*** Supplied material Section Begins ***

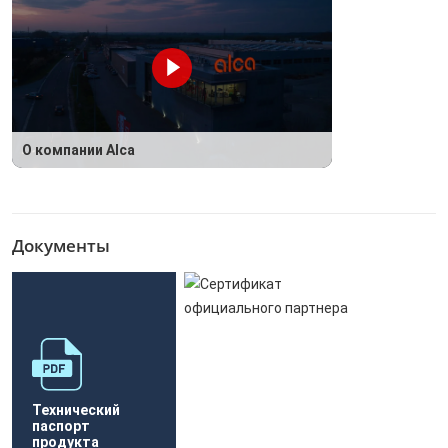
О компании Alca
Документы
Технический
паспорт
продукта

*** Supplied material Section Ends ***
*** Supplied material Section Begins ***

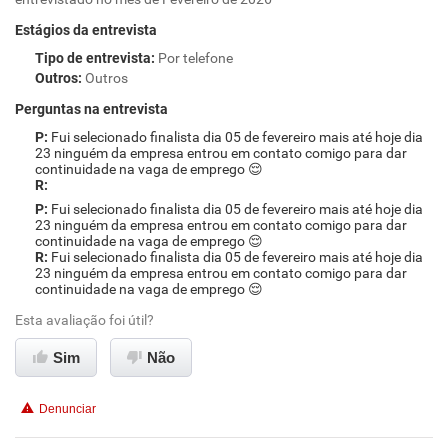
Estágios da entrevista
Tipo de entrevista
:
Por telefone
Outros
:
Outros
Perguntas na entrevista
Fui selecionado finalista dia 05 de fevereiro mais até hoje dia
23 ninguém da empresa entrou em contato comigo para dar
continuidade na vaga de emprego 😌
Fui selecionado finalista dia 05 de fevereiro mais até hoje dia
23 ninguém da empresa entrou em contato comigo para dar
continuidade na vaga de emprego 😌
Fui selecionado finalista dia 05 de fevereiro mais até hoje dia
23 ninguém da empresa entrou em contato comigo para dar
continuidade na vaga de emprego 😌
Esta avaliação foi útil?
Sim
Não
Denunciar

*** Supplied material Section Ends ***

Work request: Only lines that include "entrevista" belong in the answer; return them from the entries above.

Expected answer:
Estágios da entrevista
Tipo de entrevista
Perguntas na entrevista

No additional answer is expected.